>>>

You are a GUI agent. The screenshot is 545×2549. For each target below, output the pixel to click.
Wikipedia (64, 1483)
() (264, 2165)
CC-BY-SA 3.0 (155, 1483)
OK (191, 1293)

<<<
>>>

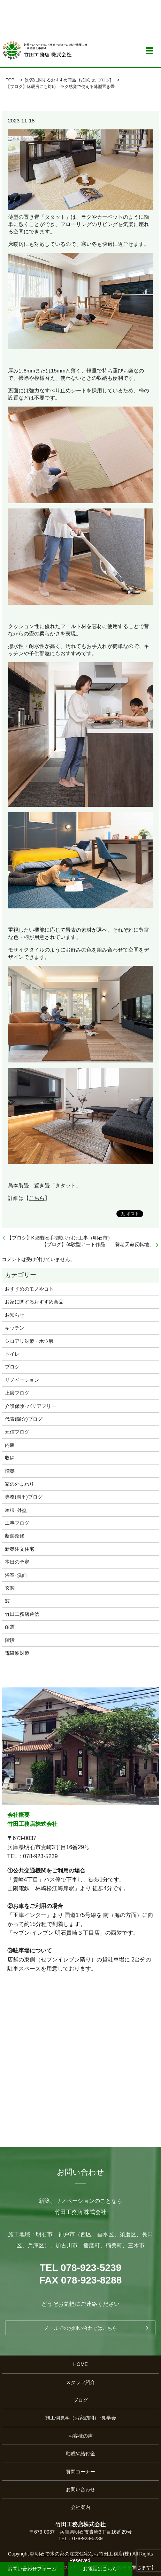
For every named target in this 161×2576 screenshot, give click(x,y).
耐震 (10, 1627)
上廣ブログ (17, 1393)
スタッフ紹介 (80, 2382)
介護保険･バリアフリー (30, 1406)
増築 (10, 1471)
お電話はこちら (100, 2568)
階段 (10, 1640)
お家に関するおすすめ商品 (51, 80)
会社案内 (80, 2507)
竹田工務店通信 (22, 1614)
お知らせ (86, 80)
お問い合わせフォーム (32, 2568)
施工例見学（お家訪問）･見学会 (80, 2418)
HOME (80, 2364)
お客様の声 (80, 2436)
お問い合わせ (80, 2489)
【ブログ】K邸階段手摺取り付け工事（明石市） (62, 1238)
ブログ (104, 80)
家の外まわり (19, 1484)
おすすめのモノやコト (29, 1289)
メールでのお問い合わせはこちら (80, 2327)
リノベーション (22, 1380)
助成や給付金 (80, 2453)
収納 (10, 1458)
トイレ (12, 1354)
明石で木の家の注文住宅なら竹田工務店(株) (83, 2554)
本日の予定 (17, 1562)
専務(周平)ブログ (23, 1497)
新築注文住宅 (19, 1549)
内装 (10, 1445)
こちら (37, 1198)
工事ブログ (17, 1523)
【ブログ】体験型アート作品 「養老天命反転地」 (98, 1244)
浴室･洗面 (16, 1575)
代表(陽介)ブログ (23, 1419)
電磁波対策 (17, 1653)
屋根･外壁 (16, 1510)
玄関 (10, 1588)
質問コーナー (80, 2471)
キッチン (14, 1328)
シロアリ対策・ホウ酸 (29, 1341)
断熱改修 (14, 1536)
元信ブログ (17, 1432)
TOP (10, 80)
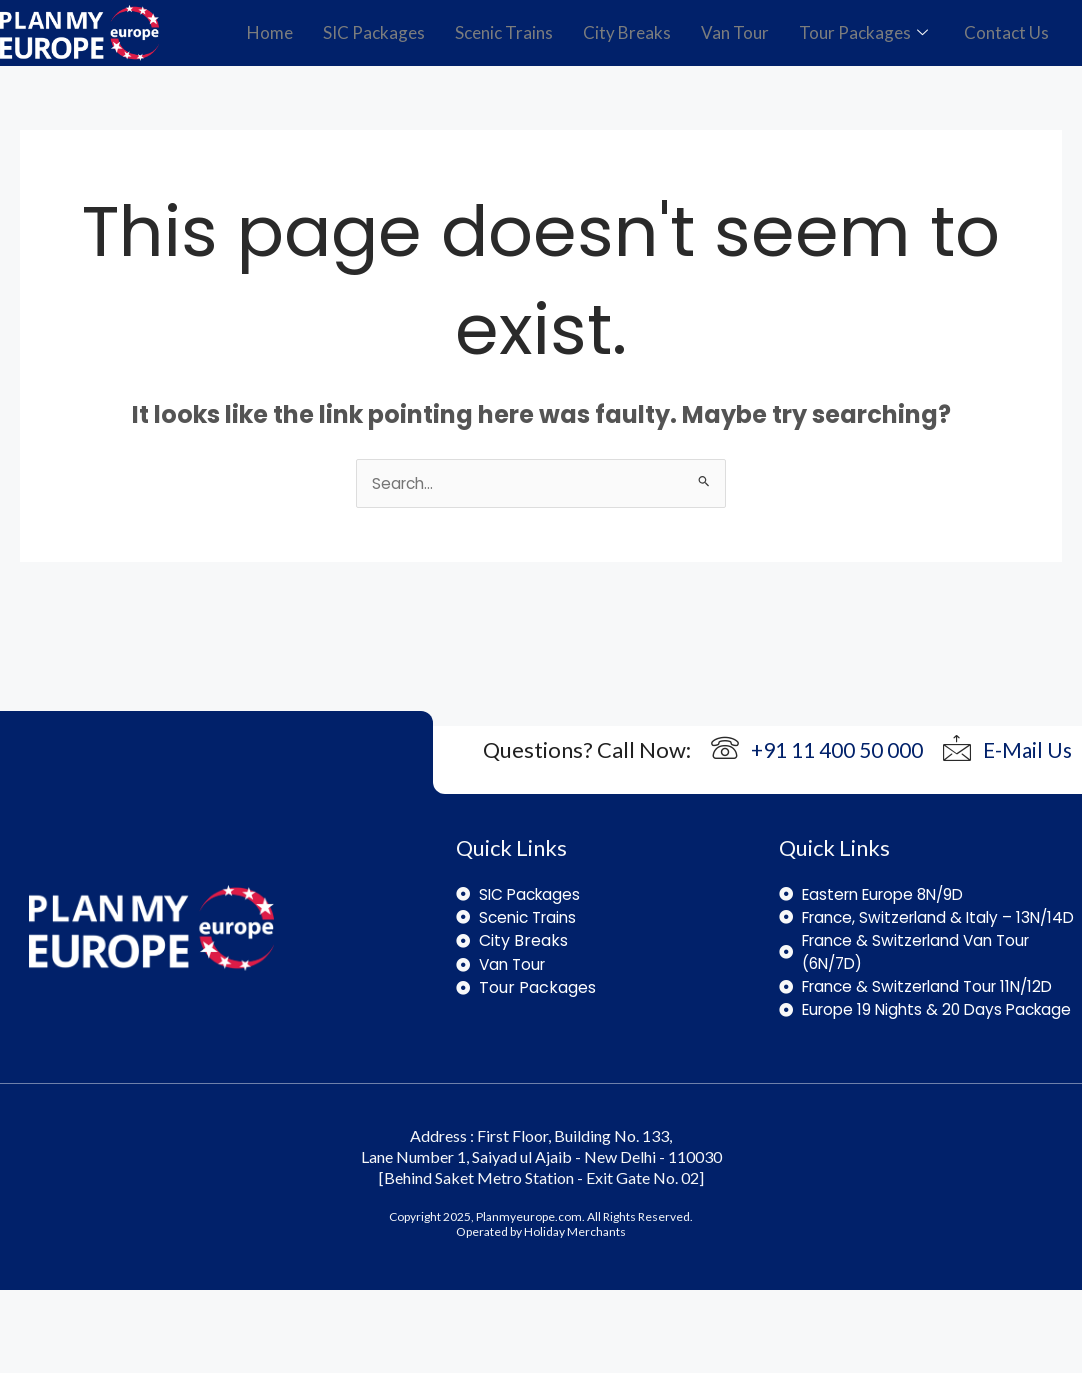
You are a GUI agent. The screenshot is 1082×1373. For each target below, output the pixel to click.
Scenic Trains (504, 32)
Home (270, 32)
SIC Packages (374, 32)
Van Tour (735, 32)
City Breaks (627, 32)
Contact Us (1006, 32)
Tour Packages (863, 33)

<<<
>>>

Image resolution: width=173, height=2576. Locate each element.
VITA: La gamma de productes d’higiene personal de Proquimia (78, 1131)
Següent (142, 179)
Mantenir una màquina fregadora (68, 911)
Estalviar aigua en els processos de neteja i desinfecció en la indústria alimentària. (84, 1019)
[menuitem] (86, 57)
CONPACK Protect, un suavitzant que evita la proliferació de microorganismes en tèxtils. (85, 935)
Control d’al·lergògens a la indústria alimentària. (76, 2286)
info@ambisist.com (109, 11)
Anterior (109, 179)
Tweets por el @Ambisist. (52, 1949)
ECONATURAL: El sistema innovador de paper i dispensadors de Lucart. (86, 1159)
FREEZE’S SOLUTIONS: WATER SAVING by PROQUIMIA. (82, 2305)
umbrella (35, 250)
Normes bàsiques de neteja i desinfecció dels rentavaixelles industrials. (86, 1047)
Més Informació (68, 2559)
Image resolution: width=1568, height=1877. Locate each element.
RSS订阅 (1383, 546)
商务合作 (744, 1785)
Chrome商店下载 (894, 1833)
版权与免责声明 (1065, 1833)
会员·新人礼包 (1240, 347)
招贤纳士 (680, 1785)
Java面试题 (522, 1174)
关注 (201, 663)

<<<

Please return the lines above that run from the line containing "[menuitem] (86, 57)" to the line containing "ECONATURAL: El sistema", inclusive, exactly and with no other lines.

__Your solution__:
[menuitem] (86, 57)
CONPACK Protect, un suavitzant que evita la proliferació de microorganismes en tèxtils. (85, 935)
Control d’al·lergògens a la indústria alimentària. (76, 2286)
info@ambisist.com (109, 11)
Anterior (109, 179)
Tweets por el @Ambisist. (52, 1949)
ECONATURAL: El sistema innovador de paper i dispensadors de Lucart. (86, 1159)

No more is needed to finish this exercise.